Btw, from what I have seen so far, I believe Haskell community is aware of problems and wants to solve them, there is often discussion about how can Haskell be made more accessible, since that is important for the whole ecosystem. So it could be valuable for them if you shared your feedback! I usually interact with community on r/haskell .
06/30/2020, 1:35 PM
I'm not trying to be deliberately antagonistic, I hope that's clear 🙂 I'm not interested enough to start sending feedback, interacting with the community. Maybe I might have been after a week of using the language. But they lost me at 'Exception' on a clean install, after I gave my time for the second time to try to play with it.... That's what interests me. I'm a capable guy, I could work around it, figure it out.
If the haskell community of (thousands?) wants to fix it, then why haven't they? I'm pretty sure this issue is a year old at least.
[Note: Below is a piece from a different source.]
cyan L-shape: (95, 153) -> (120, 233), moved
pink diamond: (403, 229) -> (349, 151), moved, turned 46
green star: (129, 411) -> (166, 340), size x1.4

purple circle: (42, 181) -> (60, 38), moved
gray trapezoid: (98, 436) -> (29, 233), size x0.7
If this was my software project, and the install experience was broken, I would stop everything else until it was fixed. Because every lost user is potentially a huge cost - that user might have gone on to create massive amounts of content or buzz around the product....
To give a more productive example, I recently worked on Sonic Pi. Along with adding visualizers and other code fixes, I reworked the build system to use CMake. I removed some old projects, some manual build steps, even rewrote some code to remove the need for a big/complicated library. Eventually I got the build down from 20 or so steps that often didn't work down to 3 simple script commands to build the project and a windows installer - along with CI that builds the install binary on every submit.
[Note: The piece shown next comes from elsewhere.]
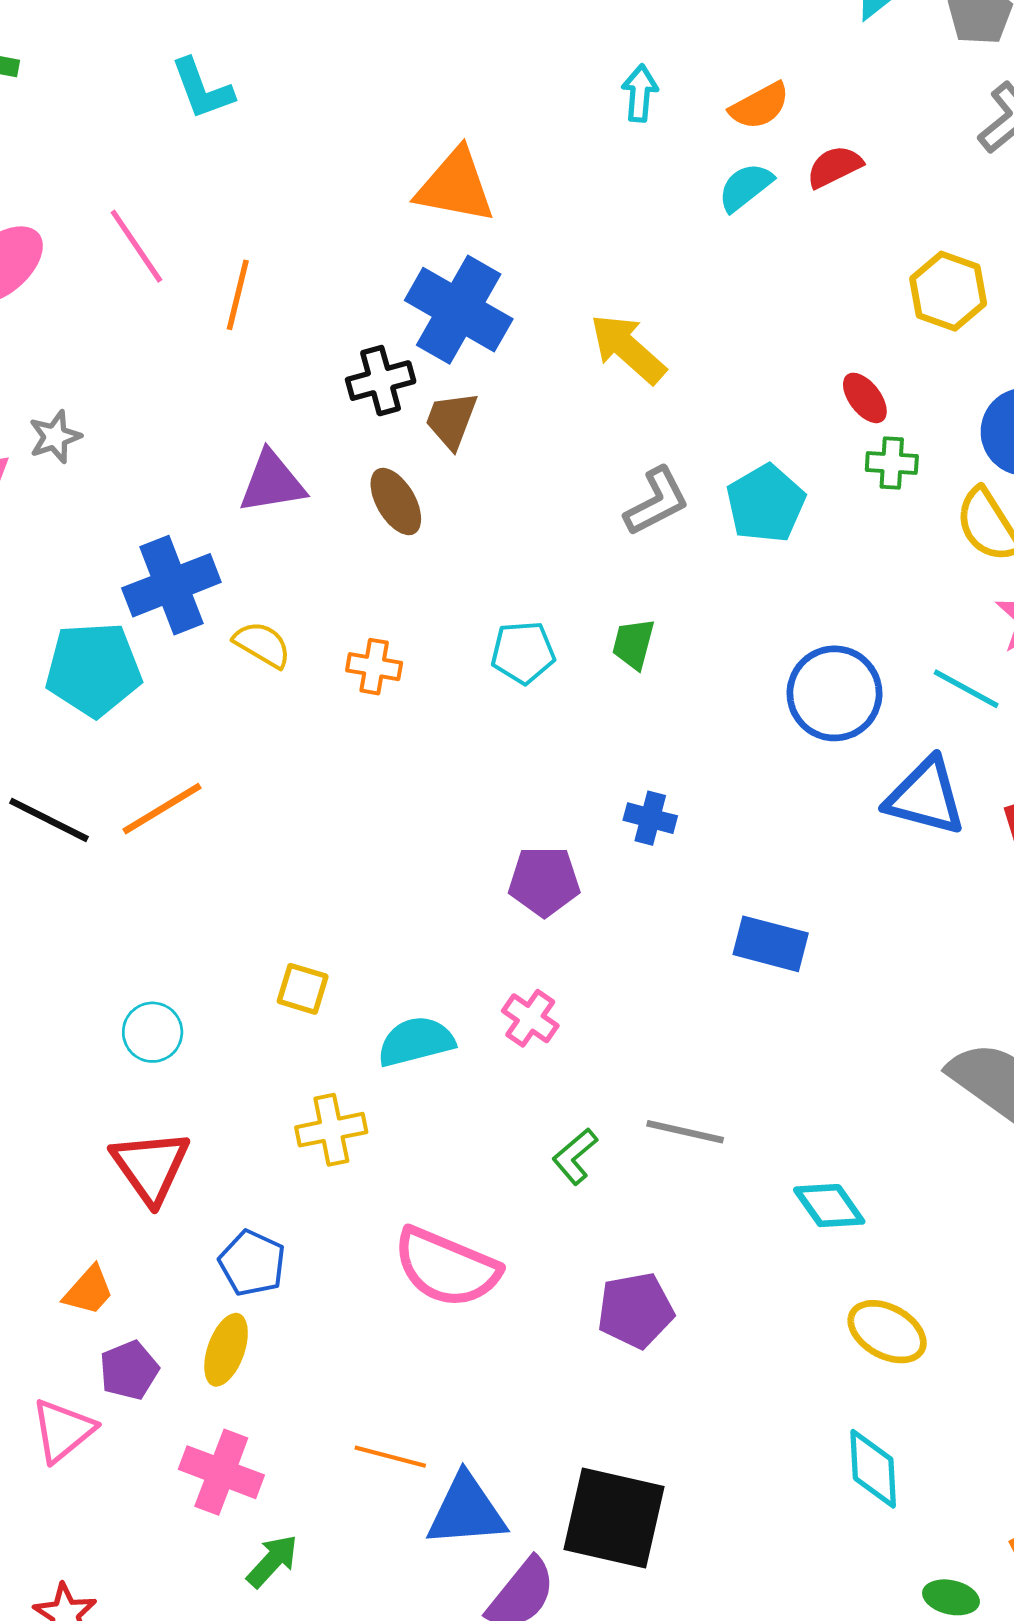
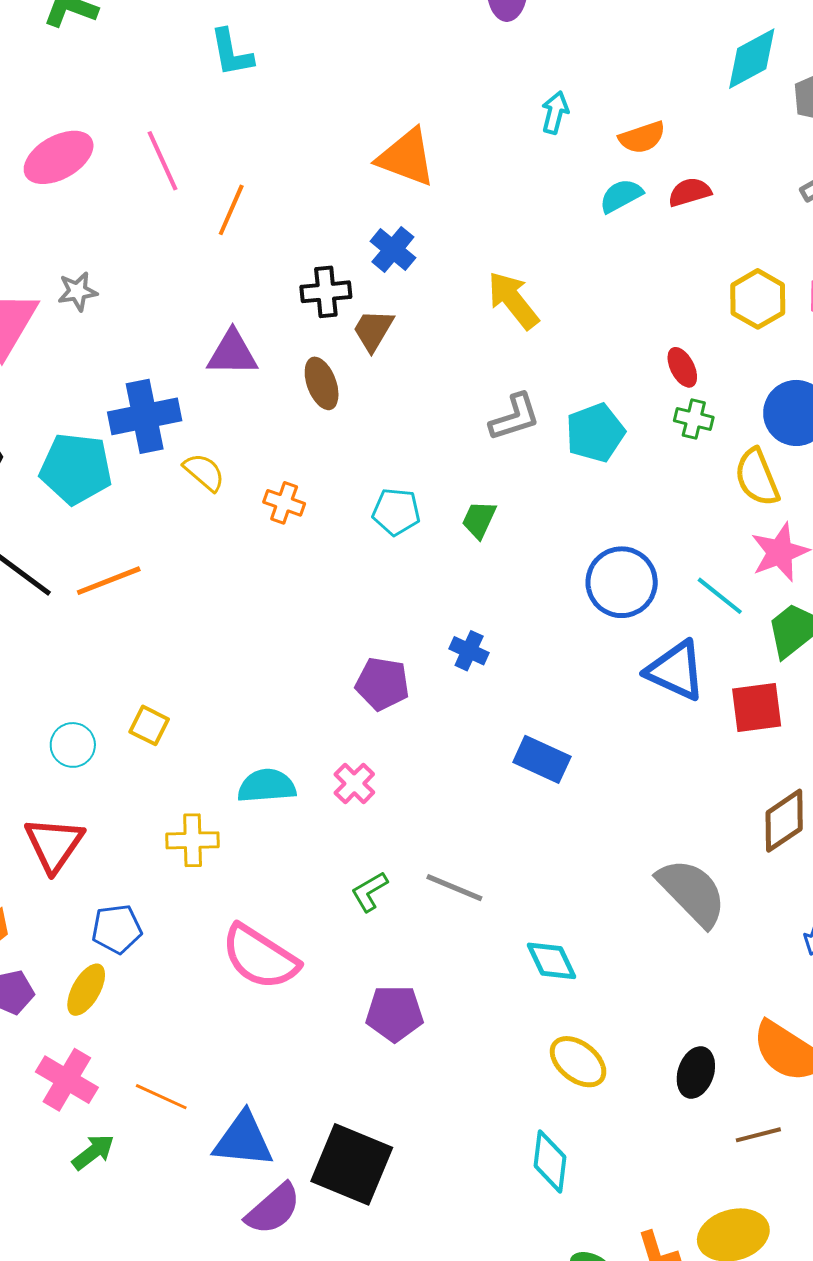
blue cross: (459, 310) -> (393, 249), size x0.6
yellow square: (303, 989) -> (149, 725), moved
blue pentagon: (252, 1263) -> (117, 929), turned 30
orange line: (390, 1457) -> (161, 1097), moved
IMHO, on Windows, it was extremely difficult to build a working binary. You had to really know your stuff to build the Ruby bits and the C++ bits, etc. and get a working binary. Effectively, on Windows, I doubt that many developers who might have contributed to that excellent project would have got far enough to get a working executable.
This is the other side of the coin. If you can't build it, you can't improve it.
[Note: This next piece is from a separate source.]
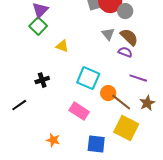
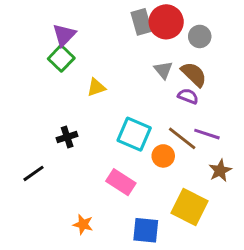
gray circle: (125, 11) -> (200, 36), moved
yellow triangle: (62, 46) -> (96, 87), turned -40
brown line: (121, 102) -> (182, 138), moved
Which is just to say, I'm not shouting about stuff without doing things about it 😉
06/30/2020, 3:10 PM
@Chris Maughan sure, I didn't perceive your feedback as negative! I get that you are playing the role of user/dev who wants to try smth and if things are not smooth, moves on, which is important perspective to take, because it reflects adoption of the developer tool/language, and I do think you have a good point regarding Haskell, I just wanted to provide details on my experience.
I don’t see how anyone can think that Haskell represents the future of computer software. It is a language designed in academia that has no drawing or event handling primitives. It doesn’t have any direct language support for sound, bitmaps Animation or timing. It doesn’t have any provision for the Internet in the language itself. It’s basically a console language like Lisp or python. and what is futuristic about rendering on the server side that takes you back to PHP. It is a physical fact that per user the server has much less computer power than the client now. Samsung’s latest phone has 12 GB of RAM which is way more than the average laptop. So why push computation to the server where you have less computer power? I have no doubt that there are many applicationsWhere server side is more convenient and the right architectural decision. But that doesn’t mean it covers the majority of cases. And working with HTML and CSS is awful. CSS Is one of the poorest Designed graphical models in the history of the universe. Incredibly sensitive to tiny mistakes, your entire page can be scrambled with the missing tag. Fragile, baffling, annoying are the three most common words that come to my mind when I think of CSS.